My linear progression was short.  It would have lasted longer if I’d had a coach, or if I’d run it at 28 instead of 38 – but it also would have lasted longer had I been able to make the appropriate decisions and take time off to just focus on that thing that I wanted – which was to get stronger.  I did not have the same direct appreciation of the necessity of adequate recovery that I have now.  Recovery is no longer just some abstract concept that I give lip service to because the book says so.

If you are already heavily involved in another athletic pursuit, chances are your linear progression won’t last nine months anyway.  Taking three months to six months off to build a base of strength, when balanced against the decades of practice you will accumulate doing your sport or martial art, is actually not that much time.

Recently, I had to change how I train in the martial arts, as well as take some time completely off, due to pretty severe arthritis in my hips and shoulders.  I had just completed a Yondan (fourth degree) belt test.  During that time, I rested.  I ate.  I gained about five pounds.  I also ran a short linear progression and put 30 pounds on my squat.  I competed in the Starting Strength Fall Classic and hit PRs on every lift.  I did not use complex programming to do this.  I just got stricter about adequate recovery.

For those of you who are starting a strength training program, and want to also start pursuing another physical discipline or sport, my best advice is: don’t.  Take your strength training seriously.  Run your linear progression into the ground.  Find out what it means to just focus on the one thing.  A linear progression doesn’t last forever, but the benefits from running it without extra complications will last a very long time.

For those of you who are already dedicated to the pursuit of another sport or physical discipline and simply can’t, or won’t, take the time completely off – run your linear progression anyway.  You will hit a wall much earlier in your training that you would otherwise.  You will not get as strong right away.  Try to minimize your effort as much as possible when you’re not under the bar.  Focus on skill work, on the subtlety of your discipline.

Gwyn Brookes squatting.
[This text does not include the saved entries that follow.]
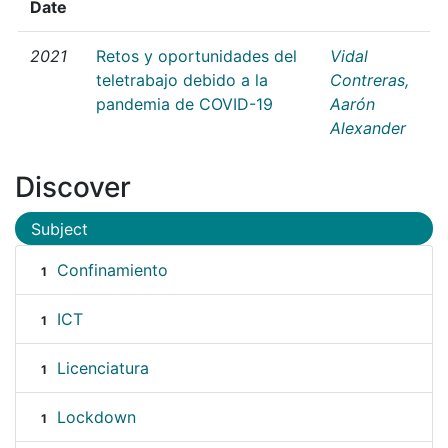
Date
2021
Retos y oportunidades del
Vidal
teletrabajo debido a la
Contreras,
pandemia de COVID-19
Aarón
Alexander
Discover
Subject
Confinamiento
1
ICT
1
Licenciatura
1
Lockdown
1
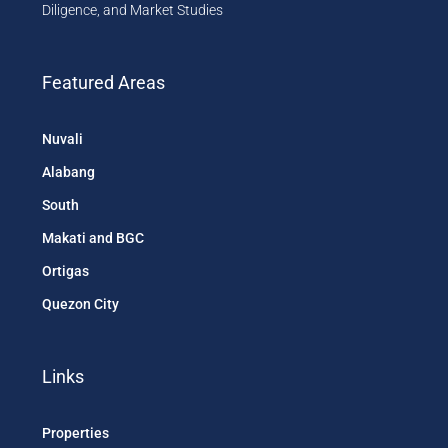
Diligence, and Market Studies
Featured Areas
Nuvali
Alabang
South
Makati and BGC
Ortigas
Quezon City
Links
Properties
Photo courtesy of Tom Campitelli.

Photo courtesy of Tom Campitelli.

Cycle your training.  Build in time where you structure your training around strength gains for six months.  Make your strength training event-driven and sign up for a meet so you have a concrete reason to focus solely on that for several months.  Then spend another six months “in season” driving up your sport-specific conditioning and practicing your art or sport.

There is no “novice window,” which, once missed, precludes you from gains for the remainder of your training. If you didn’t run your first linear progression optimally, learn from your mistakes. The opportunity to focus on the acquisition of strength will not evaporate because you screwed up the first time you ran a linear progression. Do it again and do it better.

And remember, strength acquisition is a long game.  Play the long game.